Cardinal continues to work through its credit facility renewal process with our syndicate of banks. The reduction in commodity prices has impacted our projected future cash flows and has re-emphasized our goals of reducing our overall debt levels. We have received approval from the syndicate to further extend the revolving period and re-determination date to August 5, 2020 for the lenders to attain required internal approvals. We continue to work through applications for federal liquidity support programs. Currently, Cardinal is drawn approximately $204 million on its credit facility and with the low decline nature of our asset base we expect our future adjusted funds flow will be sufficient to support our capital program and continue with our debt reduction strategy.


The COVID-19 pandemic is unprecedented in how it has affected the global economy. The Canadian oil and gas industry has faced numerous challenges over the past number of years however we believe the past few months have negatively impacted our industry more than any other. Cardinal’s focus through this pandemic and economic crisis remains the health and safety of our employees and service providers, and managing our liquidity through disciplined efficient operation of our assets, production and costs. This has been evidenced in the second quarter of 2020 in which we had positive free cash flow and reduced net debt levels over the prior quarter.

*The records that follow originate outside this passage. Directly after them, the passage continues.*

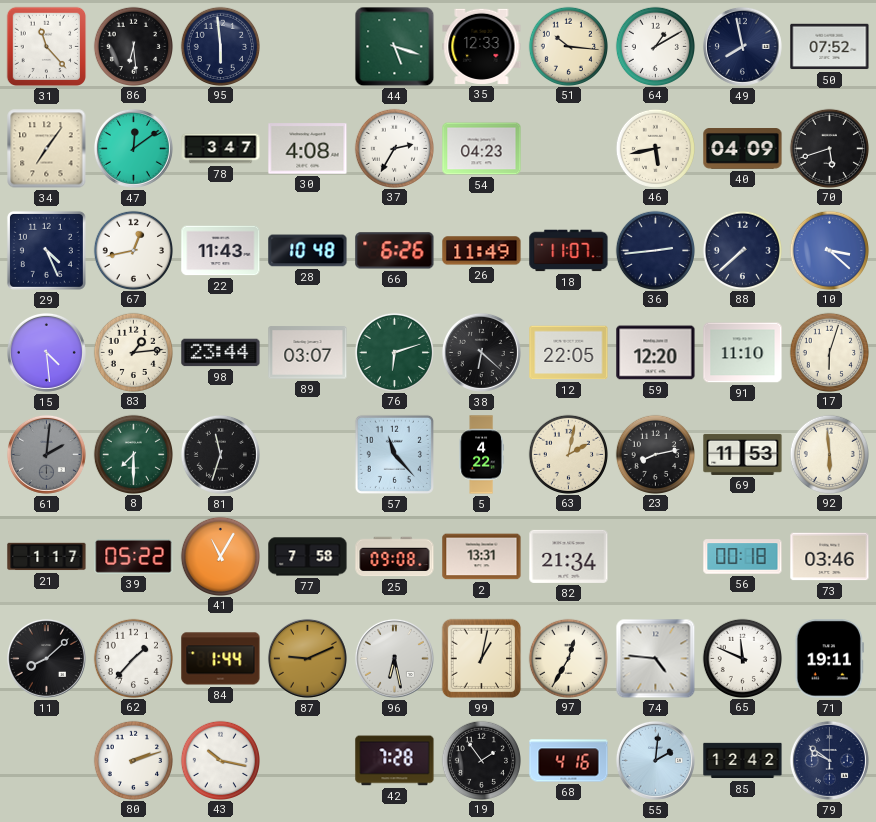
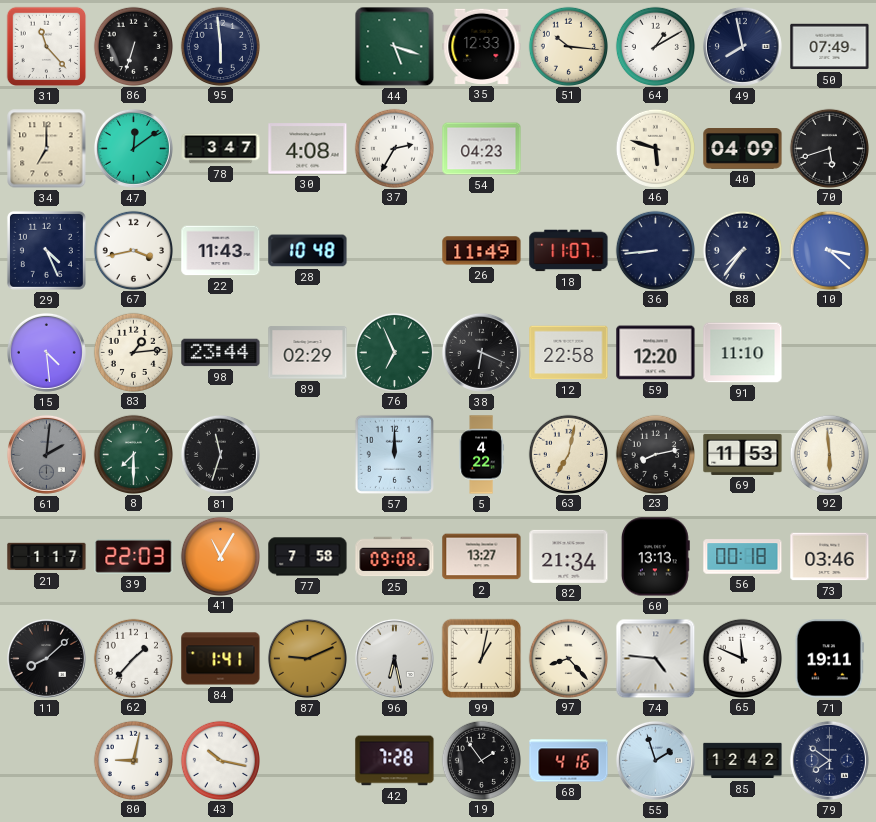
86: 6:29 -> 6:33
50: 07:52 -> 07:49
34: 7:06 -> 7:00
46: 5:43 -> 5:48
67: 12:43 -> 3:43
66: 6:26 -> none
36: 2:44 -> 8:44
88: 7:38 -> 7:36
89: 03:07 -> 02:29
76: 6:12 -> 6:56
38: 6:22 -> 6:19
12: 22:05 -> 22:58
17: 6:03 -> none
57: 11:23 -> 12:00
63: 2:02 -> 7:02
39: 05:22 -> 22:03
2: 13:31 -> 13:27
60: none -> 13:13
84: 1:44 -> 1:41
97: 12:35 -> 8:23
80: 2:12 -> 9:02
55: 2:01 -> 1:57
79: 9:51 -> 7:51
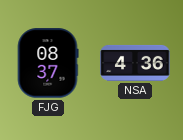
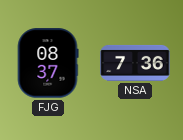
NSA: 4:36 -> 7:36
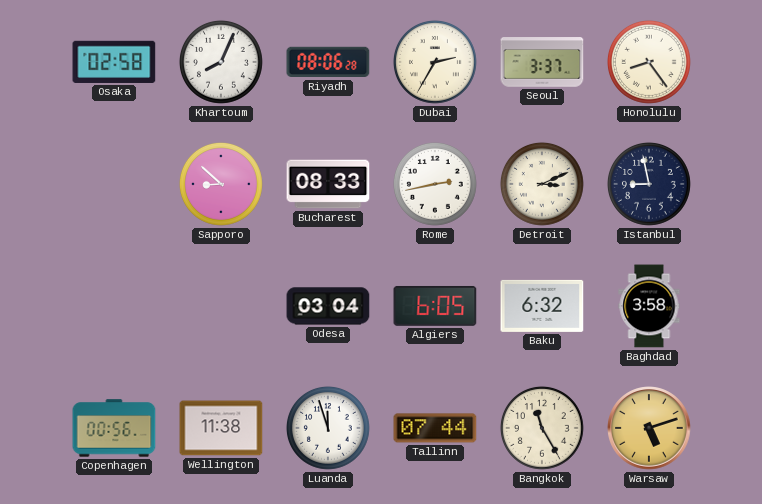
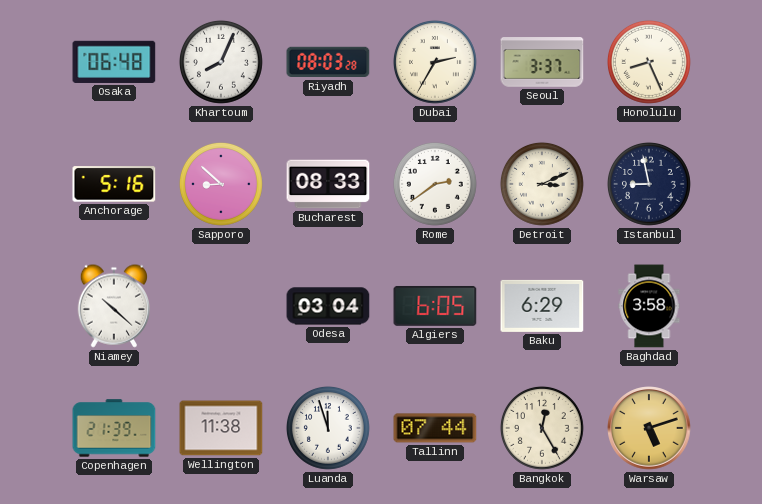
Osaka: 02:58 -> 06:48
Riyadh: 08:06 -> 08:03
Honolulu: 8:24 -> 8:26
Anchorage: none -> 5:16
Rome: 2:43 -> 2:39
Niamey: none -> 10:22
Baku: 6:32 -> 6:29
Copenhagen: 00:56 -> 21:39
Bangkok: 11:25 -> 12:25
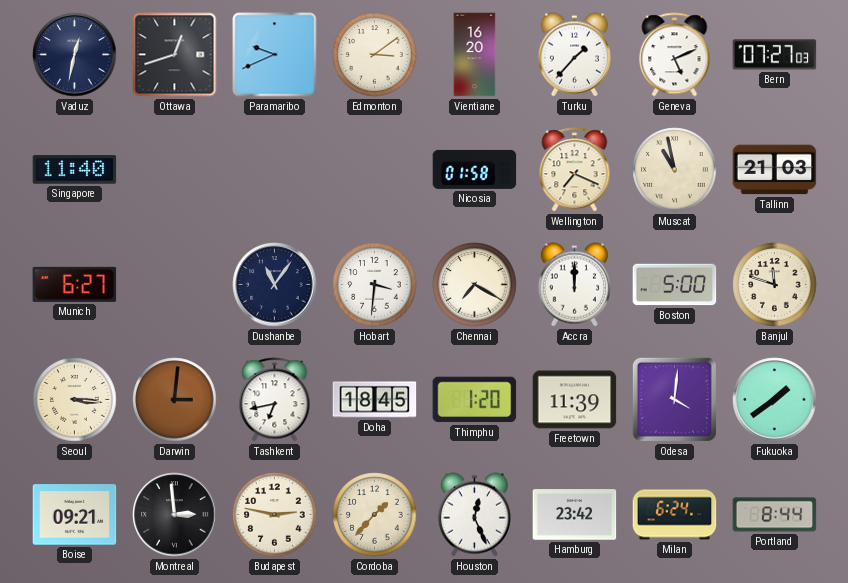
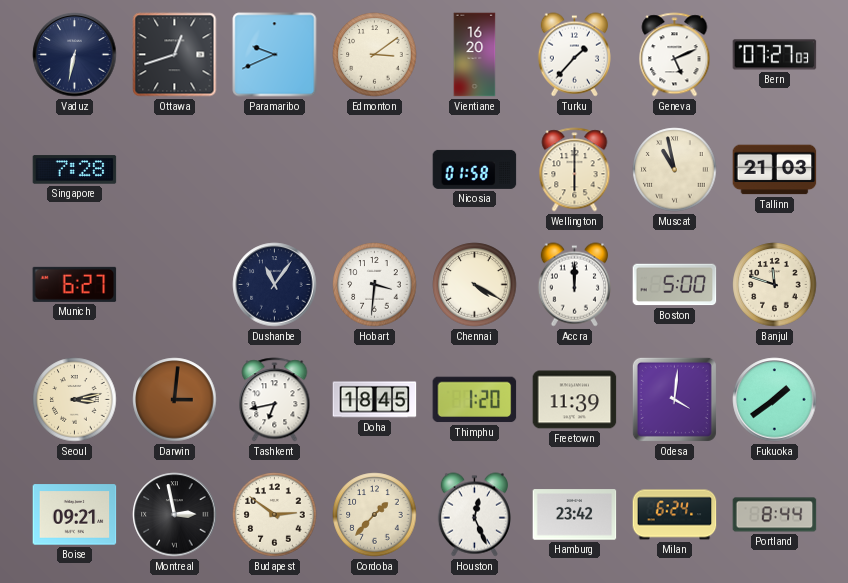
Vaduz: 12:32 -> 6:32
Singapore: 11:40 -> 7:28
Wellington: 7:19 -> 6:00
Chennai: 7:20 -> 4:20
Seoul: 3:16 -> 3:13
Montreal: 2:59 -> 2:58
Budapest: 2:47 -> 2:51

Our focus for the second half of 2020 will be on retaining our long term stability. The fluctuations in commodity prices this year, from a high of over WTI US$60/bbl to a low that saw negative prices have reinforced some key business tenets. Increased stability through longer term product hedging and reduced financial dependence on our credit facility are and will be the core focus for the future. Cardinal is fortunate to have a low decline sustainable production base that can withstand the short-term pricing shocks without materially impacting our reserve base. Our capital program for the last half of 2020 has been reduced to $8.5 million. With a large percentage of our production hedged for the remainder of the year, we expect to make significant reductions in our overall net debt levels in 2020.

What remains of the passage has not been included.